The glove compartment. The fuel tank. The trunk. Hiding places abound.
U.S. Army Garrison Japan’s Provost Marshal’s Office is trying to buffer its installations by making every gate guard a vehicle inspection expert.
Japanese Master Labor Contract security chiefs spent about three hours Tuesday in what could be called “Vehicle Inspection 101.” After brief classroom instruction, the chiefs practiced looking for fake bombs planted in a car, a fuel tanker, a diesel bus and two vans.
Officials say it’s a job skill that could end up saving lives.
“It’s the only way you can safeguard the community, to have those initial checkpoints” into an installation, said U.S. Army Garrison Japan Provost Marshal Maj. Chris Dudley.

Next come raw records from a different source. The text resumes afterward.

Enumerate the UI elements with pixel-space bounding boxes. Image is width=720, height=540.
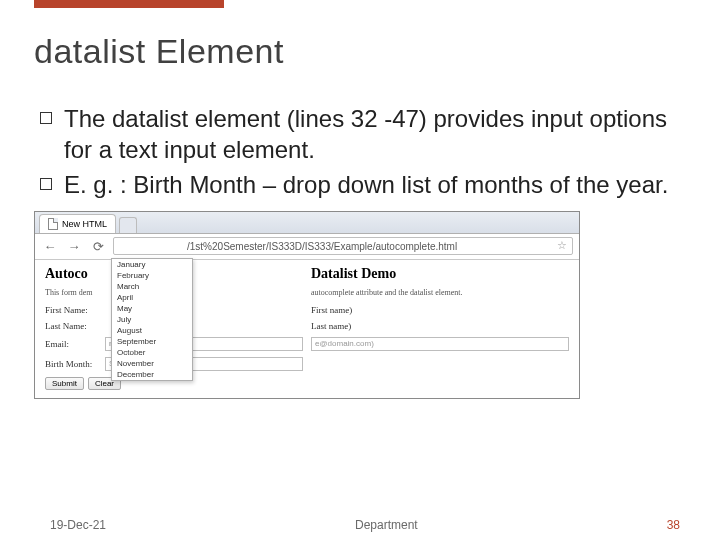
back-button[interactable]: ← bbox=[41, 237, 59, 255]
bullet-marker bbox=[40, 178, 52, 190]
dropdown-option[interactable]: February bbox=[112, 270, 192, 281]
dropdown-option[interactable]: January bbox=[112, 259, 192, 270]
new-tab-button[interactable] bbox=[119, 217, 137, 233]
email-label: Email: bbox=[45, 339, 105, 349]
dropdown-option[interactable]: May bbox=[112, 303, 192, 314]
browser-tab[interactable]: New HTML bbox=[39, 214, 116, 233]
dropdown-option[interactable]: August bbox=[112, 325, 192, 336]
footer-center: Department bbox=[106, 518, 667, 532]
bullet-list: The datalist element (lines 32 -47) prov… bbox=[40, 103, 686, 201]
dropdown-option[interactable]: September bbox=[112, 336, 192, 347]
first-name-label-r: First name) bbox=[311, 305, 352, 315]
last-name-label: Last Name: bbox=[45, 321, 105, 331]
slide-footer: 19-Dec-21 Department 38 bbox=[0, 518, 720, 532]
nav-bar: ← → ⟳ /1st%20Semester/IS333D/IS333/Examp… bbox=[35, 234, 579, 260]
bullet-item: The datalist element (lines 32 -47) prov… bbox=[40, 103, 686, 165]
bookmark-star-icon[interactable]: ☆ bbox=[557, 239, 567, 252]
form-row: First name) bbox=[311, 305, 569, 315]
bullet-text: E. g. : Birth Month – drop down list of … bbox=[64, 169, 668, 200]
email-input-r[interactable]: e@domain.com) bbox=[311, 337, 569, 351]
right-desc: autocomplete attribute and the datalist … bbox=[311, 288, 569, 297]
month-dropdown[interactable]: January February March April May July Au… bbox=[111, 258, 193, 381]
first-name-label: First Name: bbox=[45, 305, 105, 315]
slide-title: datalist Element bbox=[34, 32, 686, 71]
birth-month-label: Birth Month: bbox=[45, 359, 105, 369]
email-placeholder-r: e@domain.com) bbox=[315, 339, 374, 348]
bullet-text: The datalist element (lines 32 -47) prov… bbox=[64, 103, 686, 165]
tab-bar: New HTML bbox=[35, 212, 579, 234]
dropdown-option[interactable]: November bbox=[112, 358, 192, 369]
url-bar[interactable]: /1st%20Semester/IS333D/IS333/Example/aut… bbox=[113, 237, 573, 255]
bullet-marker bbox=[40, 112, 52, 124]
submit-button[interactable]: Submit bbox=[45, 377, 84, 390]
last-name-label-r: Last name) bbox=[311, 321, 351, 331]
browser-screenshot: New HTML ← → ⟳ /1st%20Semester/IS333D/IS… bbox=[34, 211, 580, 399]
form-row: Last name) bbox=[311, 321, 569, 331]
accent-bar bbox=[34, 0, 224, 8]
right-column: Datalist Demo autocomplete attribute and… bbox=[311, 266, 569, 390]
tab-label: New HTML bbox=[62, 219, 107, 229]
dropdown-option[interactable]: October bbox=[112, 347, 192, 358]
page-content: January February March April May July Au… bbox=[35, 260, 579, 398]
page-icon bbox=[48, 218, 58, 230]
dropdown-option[interactable]: December bbox=[112, 369, 192, 380]
bullet-item: E. g. : Birth Month – drop down list of … bbox=[40, 169, 686, 200]
footer-date: 19-Dec-21 bbox=[50, 518, 106, 532]
footer-page-number: 38 bbox=[667, 518, 680, 532]
forward-button[interactable]: → bbox=[65, 237, 83, 255]
form-row: e@domain.com) bbox=[311, 337, 569, 351]
dropdown-option[interactable]: April bbox=[112, 292, 192, 303]
dropdown-option[interactable]: March bbox=[112, 281, 192, 292]
url-text: /1st%20Semester/IS333D/IS333/Example/aut… bbox=[187, 241, 457, 252]
dropdown-option[interactable]: July bbox=[112, 314, 192, 325]
reload-button[interactable]: ⟳ bbox=[89, 237, 107, 255]
right-heading: Datalist Demo bbox=[311, 266, 569, 282]
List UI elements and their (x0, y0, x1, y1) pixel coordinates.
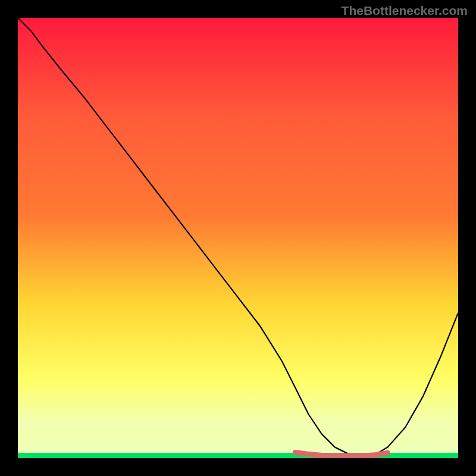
baseline-strip (18, 453, 458, 458)
gradient-background (18, 18, 458, 458)
chart-container: TheBottlenecker.com (0, 0, 476, 476)
watermark-text: TheBottlenecker.com (342, 4, 468, 18)
chart-svg (18, 18, 458, 458)
plot-area (18, 18, 458, 458)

MLC guards and Army military police are responsible for the security of nine installations in Japan, including Camp Zama, Hardy Barracks, Sagami Depot, Sagamihara and Yokohama North Dock.
Depending on the force protection level, MLC guards at times may be called to staff the gates without MPs, Dudley said — and they need to be prepared.

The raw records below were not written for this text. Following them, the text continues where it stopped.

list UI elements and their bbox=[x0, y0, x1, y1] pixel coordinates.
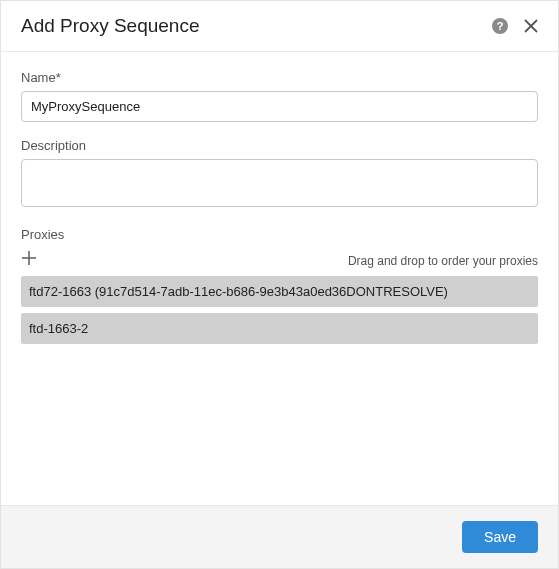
help-icon[interactable]: ? bbox=[492, 18, 508, 34]
proxy-item[interactable]: ftd72-1663 (91c7d514-7adb-11ec-b686-9e3b… bbox=[21, 276, 538, 307]
proxies-toolbar: Drag and drop to order your proxies bbox=[21, 246, 538, 272]
description-input[interactable] bbox=[21, 159, 538, 207]
proxy-item[interactable]: ftd-1663-2 bbox=[21, 313, 538, 344]
proxies-section: Proxies Drag and drop to order your prox… bbox=[21, 227, 538, 344]
name-label: Name* bbox=[21, 70, 538, 85]
drag-hint-text: Drag and drop to order your proxies bbox=[348, 254, 538, 268]
add-proxy-icon[interactable] bbox=[21, 250, 39, 268]
proxies-label: Proxies bbox=[21, 227, 538, 242]
description-label: Description bbox=[21, 138, 538, 153]
save-button[interactable]: Save bbox=[462, 521, 538, 553]
dialog-content: Name* Description Proxies Drag and drop … bbox=[1, 52, 558, 505]
close-icon[interactable] bbox=[522, 17, 540, 35]
dialog-title: Add Proxy Sequence bbox=[21, 15, 492, 37]
name-field-block: Name* bbox=[21, 70, 538, 122]
header-icons: ? bbox=[492, 17, 540, 35]
name-input[interactable] bbox=[21, 91, 538, 122]
dialog-footer: Save bbox=[1, 505, 558, 568]
proxy-list: ftd72-1663 (91c7d514-7adb-11ec-b686-9e3b… bbox=[21, 276, 538, 344]
description-field-block: Description bbox=[21, 138, 538, 211]
add-proxy-sequence-dialog: Add Proxy Sequence ? Name* Description P… bbox=[0, 0, 559, 569]
dialog-header: Add Proxy Sequence ? bbox=[1, 1, 558, 52]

“I look at it as ‘One team, one fight,’” she said. “I want to make sure the MLCs get the best training they can get, along with the MPs.”
Army officials said the training is an effort to ensure all Army installations in Japan use the same standards. The chiefs will train workers at their locations.
For many, the course is a refresher, Dudley said. “It doesn’t hurt to practice the fundamentals,” she said.
The training, based on U.S. Forces Japan and Government of Japan guidance, isn’t new. “The first time we had mirrors under cars was not after 9/11,” said Maj. John Amberg, U.S. Army Japan spokesman.
But, he said, the terrorist attacks put a greater emphasis on force protection.
Though the Army in Japan continues to conduct random vehicle inspections, Tuesday’s training focused on techniques for high-threat situations.
Staff Sgt. Jeremy Milton, PMO physical security inspector, told the group not to feel rushed by drivers who complain of delays.
“You want to get it right,” he said of vehicle inspections. “It takes as long as you need.”
The chiefs Tuesday were almost perfect — but a protruding wire attached to a fake bomb hidden underneath a van went undetected.
“Here’s a hard lesson for everyone,” Milton said. “A determined terrorist will get something in eventually. We can only find the ones who are careless, who think they know what are patterns are and think they can circumvent.”